Wie in Ämtern, Behörden und Gerichten in den einzelnen Bundesländern und Kommunen über Anliegen von Personen mit Migrationshintergrund entschieden wird, hängt in erheblichem Maße von regionalen politischen Bedingungen sowie der politischen Einstellung der entscheidenden Personen ab. Gleiche Anliegen von Personen mit identischer Rechtsstellung würden im bundesweiten Vergleich zum Teil erheblich unterschiedlich entschieden. Das ist das Ergebnis einer Analyse von Forscher:innen des Exzellenzclusters „The Politics of Inequality” der Universität Konstanz.

Zusammenfassung

Deutschland steht, wie andere Staaten auch, vor der Herausforderung, dass politische und gesellschaftliche Präferenzen der Bevölkerung regional stark variieren. Der Föderalismus gilt oft als geeigneter Ansatz, um mit dieser Heterogenität umzugehen. Unsere Forschung identifiziert jedoch eine problematische Seite dieses Organisationsprinzips: die administrative Ungleichbehandlung von Migrant:innen in Bundesländern und Kommunen. Dieses Paper erörtert, inwiefern administrative Ungleichheit den Gleichbehandlungsgrundsatz untergräbt und so den liberalen Rechtsstaat schwächt. Anhand von Gerichts- und Verwaltungsentscheidungen zu Asylgesuchen, Einbürgerungen und Sanktionen zeigen wir die administrative Ungleichbehandlung an Behörden und Gerichten auf. Das Paper schließt mit Empfehlungen zu deren Abbau.
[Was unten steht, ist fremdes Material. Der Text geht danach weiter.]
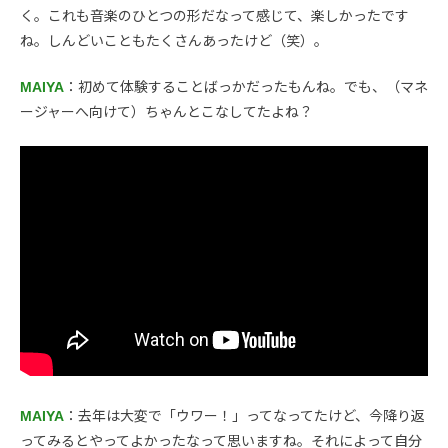
く。これも音楽のひとつの形だなって感じて、楽しかったです
ね。しんどいこともたくさんあったけど（笑）。
MAIYA
：初めて体験することばっかだったもんね。でも、（マネ
ージャーへ向けて）ちゃんとこなしてたよね？
MAIYA
：去年は大変で「ウワー！」ってなってたけど、今降り返
ってみるとやってよかったなって思いますね。それによって自分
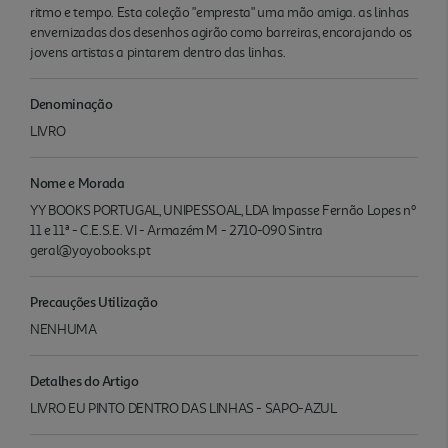
ritmo e tempo. Esta coleção "empresta" uma mão amiga. as linhas
envernizadas dos desenhos agirão como barreiras, encorajando os
jovens artistas a pintarem dentro das linhas.
Denominação
LIVRO
Nome e Morada
YY BOOKS PORTUGAL, UNIPESSOAL, LDA Impasse Fernão Lopes nº
11 e 11ª - C.E.S.E. VI - Armazém M - 2710-090 Sintra
geral@yoyobooks.pt
Precauções Utilização
NENHUMA
Detalhes do Artigo
LIVRO EU PINTO DENTRO DAS LINHAS - SAPO-AZUL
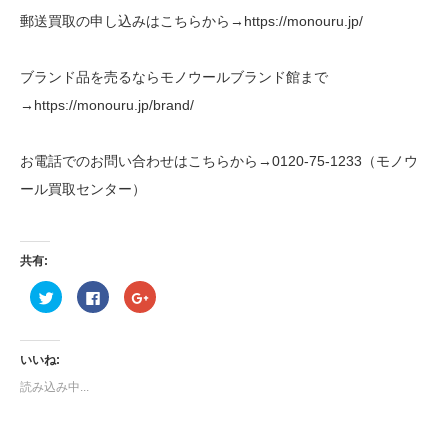
郵送買取の申し込みはこちらから→https://monouru.jp/
ブランド品を売るならモノウールブランド館まで
→https://monouru.jp/brand/
お電話でのお問い合わせはこちらから→0120-75-1233（モノウ
ール買取センター）
共有:
ク
Facebook
ク
リ
で
リ
ッ
共
ッ
ク
有
ク
し
す
し
て
る
て
いいね:
Twitter
に
Google+
で
は
で
読み込み中...
共
ク
共
有
リ
有
(新
ッ
(新
し
ク
し
い
し
い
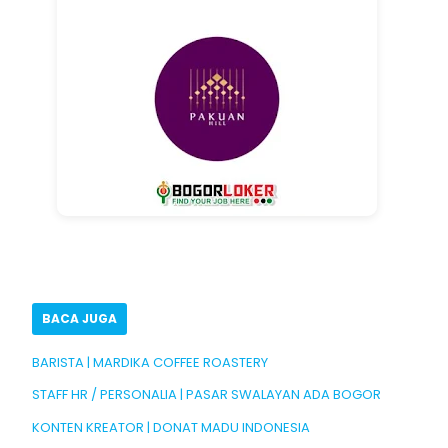
BACA JUGA
BARISTA | MARDIKA COFFEE ROASTERY
STAFF HR / PERSONALIA | PASAR SWALAYAN ADA BOGOR
KONTEN KREATOR | DONAT MADU INDONESIA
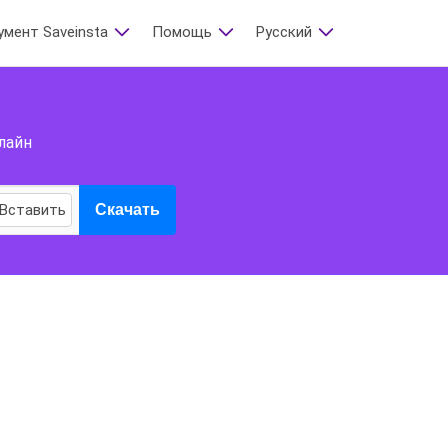
умент Saveinsta
Помощь
Русский
нлайн
Вставить
Скачать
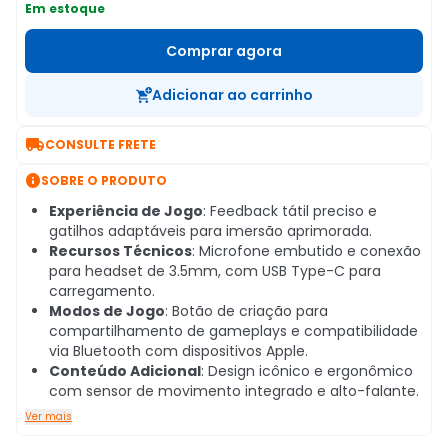
Em estoque
Comprar agora
Adicionar ao carrinho

CONSULTE FRETE

SOBRE O PRODUTO
Experiência de Jogo
: Feedback tátil preciso e
gatilhos adaptáveis para imersão aprimorada.
Recursos Técnicos
: Microfone embutido e conexão
para headset de 3.5mm, com USB Type-C para
carregamento.
Modos de Jogo
: Botão de criação para
compartilhamento de gameplays e compatibilidade
via Bluetooth com dispositivos Apple.
Conteúdo Adicional
: Design icônico e ergonômico
com sensor de movimento integrado e alto-falante.
Ver mais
Ergebnisse und politische Implikationen

Ausgangspunkt der Analyse sind verschiedene Projekte, im Rahmen derer die Forscher:innen um Gerald Schneider, Professor für Internationale Politik an der Universität Konstanz, die administrative Ungleichbehandlung von Menschen ohne deutsche Staatsbürgerschaft und Angehörigen von Minderheiten in Deutschland untersuchen. Administrative Ungleichbehandlung meint dabei die unterschiedliche Beurteilung gleicher Anliegen von Personen mit identischer Rechtsstellung durch Ämter, Behörden oder Gerichte.

Für das Paper “Zur falschen Zeit am falschen Ort? Administrative Ungleichbehandlung in der deutschen Justiz und Verwaltung”, das wir zusammen mit dem Exzellenzcluster The Politics of Inequality der Universität Konstanz veröffentlichen,  betrachteten die Wissenschaftler:innen bundesweit die Entscheidungen der Außenstellen und Ankunftszentren des Bundesamts für Migration und Flüchtlinge (BAMF), der 48 Verwaltungsgerichte, der Jobcenter sowie auf Kreisebene der Einbürgerungsbehörden.

Dabei stellten sie erhebliche regionale Unterschiede bei Entscheidungen über Asylgesuche, Sanktionsmaßnahmen im Bürgergeldbezug sowie – vor der Revision des Staatsbürgerschaftsrechts im Sommer 2024 – in Fragen der doppelten Staatsangehörigkeit fest, die auf unterschiedliche administrative Praktiken und auch auf variierende rechtliche Auslegungen hinweisen.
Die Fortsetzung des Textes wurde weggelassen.